--- START ---

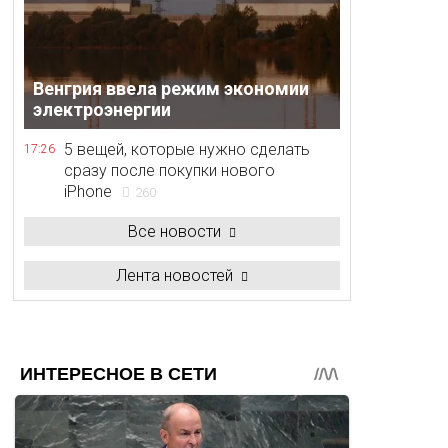
Венгрия ввела режим экономии
электроэнергии
5 вещей, которые нужно сделать
17:26
сразу после покупки нового
iPhone
260
Все новости
Лента новостей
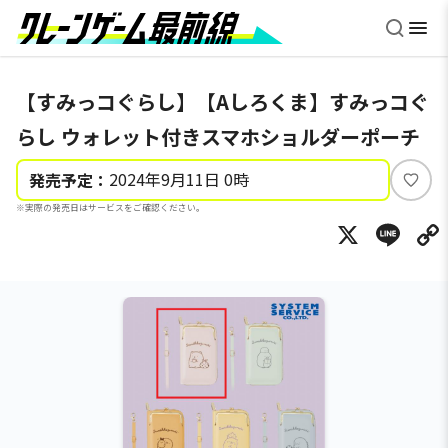
【すみっコぐらし】【Aしろくま】すみっコぐ
らし ウォレット付きスマホショルダーポーチ
2024年9月11日 0時
発売予定：
い
※実際の発売日はサービスをご確認ください。
い
X
Li
ね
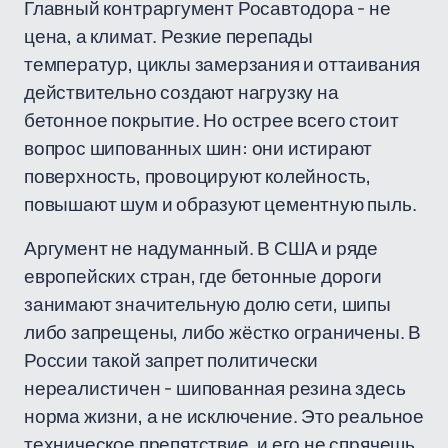
Главный контраргумент Росавтодора - не
цена, а климат. Резкие перепады
температур, циклы замерзания и оттаивания
действительно создают нагрузку на
бетонное покрытие. Но острее всего стоит
вопрос шипованных шин: они истирают
поверхность, провоцируют колейность,
повышают шум и образуют цементную пыль.
Аргумент не надуманный. В США и ряде
европейских стран, где бетонные дороги
занимают значительную долю сети, шипы
либо запрещены, либо жёстко ограничены. В
России такой запрет политически
нереалистичен - шипованная резина здесь
норма жизни, а не исключение. Это реальное
техническое препятствие, и его не спрячешь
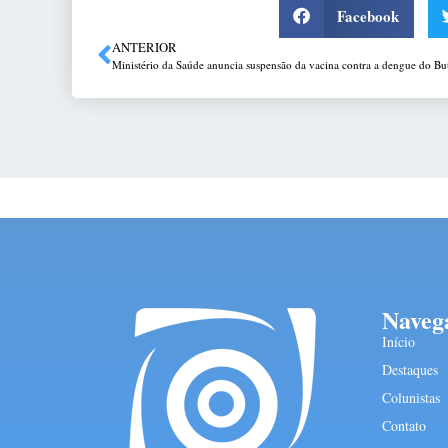
Facebook
ANTERIOR
Ministério da Saúde anuncia suspensão da vacina contra a dengue do Bu
Naveg
Início
Destaques
Colunistas
Contato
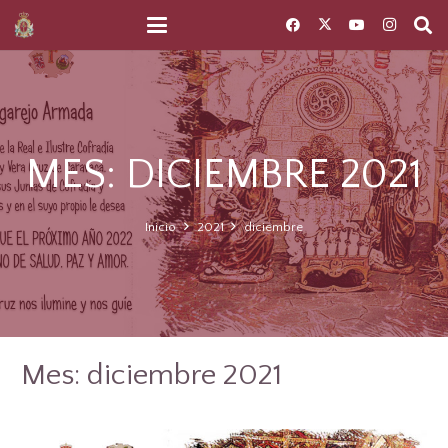
MES:
DICIEMBRE 2021
Inicio
2021
diciembre
Mes:
diciembre 2021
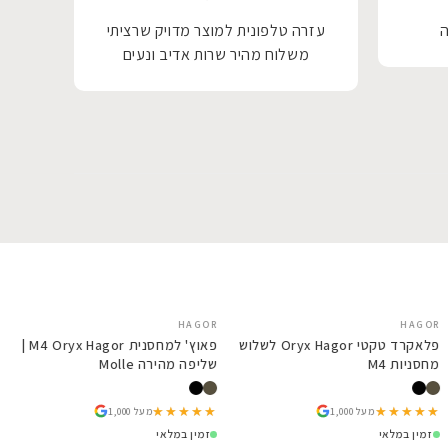
ה
עזרה טלפונית למוצר מדויק שרציתי
שיר
משלוח מהיר שרות אדיב ונעים
משה
החלי
מקו
הכ
SALE
HAGOR
SALE
HAGOR
סלקה Agilite Emergence
פלאקרד טקטי Oryx Hagor לשלוש
יה במגוון צבעים
מחסניות M4
שליפה מהירה Molle
★★★★★
★★★★★
★★★★★
★★★★★
מעל 1,000
מעל 1,000
זמין במלאי
זמין במלאי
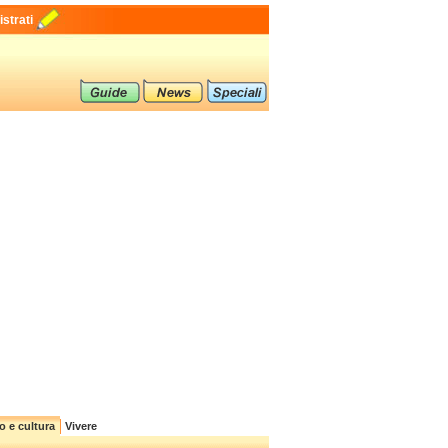
strati
o e cultura
Vivere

--- END ---

§ **What the task asks**: Transcribe each line above verbatim, with the pictures left out.

§ **Answer space**:
Венгрия ввела режим экономии
электроэнергии
5 вещей, которые нужно сделать
17:26
сразу после покупки нового
iPhone
260
Все новости
Лента новостей
【すみっコぐらし】【Aしろくま】すみっコぐ
らし ウォレット付きスマホショルダーポーチ
2024年9月11日 0時
発売予定：
い
※実際の発売日はサービスをご確認ください。
い
X
Li
ね
Главный контраргумент Росавтодора - не
цена, а климат. Резкие перепады
температур, циклы замерзания и оттаивания
действительно создают нагрузку на
бетонное покрытие. Но острее всего стоит
вопрос шипованных шин: они истирают
поверхность, провоцируют колейность,
повышают шум и образуют цементную пыль.
Аргумент не надуманный. В США и ряде
европейских стран, где бетонные дороги
занимают значительную долю сети, шипы
либо запрещены, либо жёстко ограничены. В
России такой запрет политически
нереалистичен - шипованная резина здесь
норма жизни, а не исключение. Это реальное
техническое препятствие, и его не спрячешь
Facebook
ANTERIOR
Ministério da Saúde anuncia suspensão da vacina contra a dengue do Bu
Naveg
Início
Destaques
Colunistas
Contato
MES:
DICIEMBRE 2021
Inicio
2021
diciembre
Mes:
diciembre 2021
ה
עזרה טלפונית למוצר מדויק שרציתי
שיר
משלוח מהיר שרות אדיב ונעים
משה
החלי
מקו
הכ
SALE
HAGOR
SALE
HAGOR
סלקה Agilite Emergence
פלאקרד טקטי Oryx Hagor לשלוש
יה במגוון צבעים
מחסניות M4
שליפה מהירה Molle
★★★★★
★★★★★
★★★★★
★★★★★
מעל 1,000
מעל 1,000
זמין במלאי
זמין במלאי
strati
o e cultura
Vivere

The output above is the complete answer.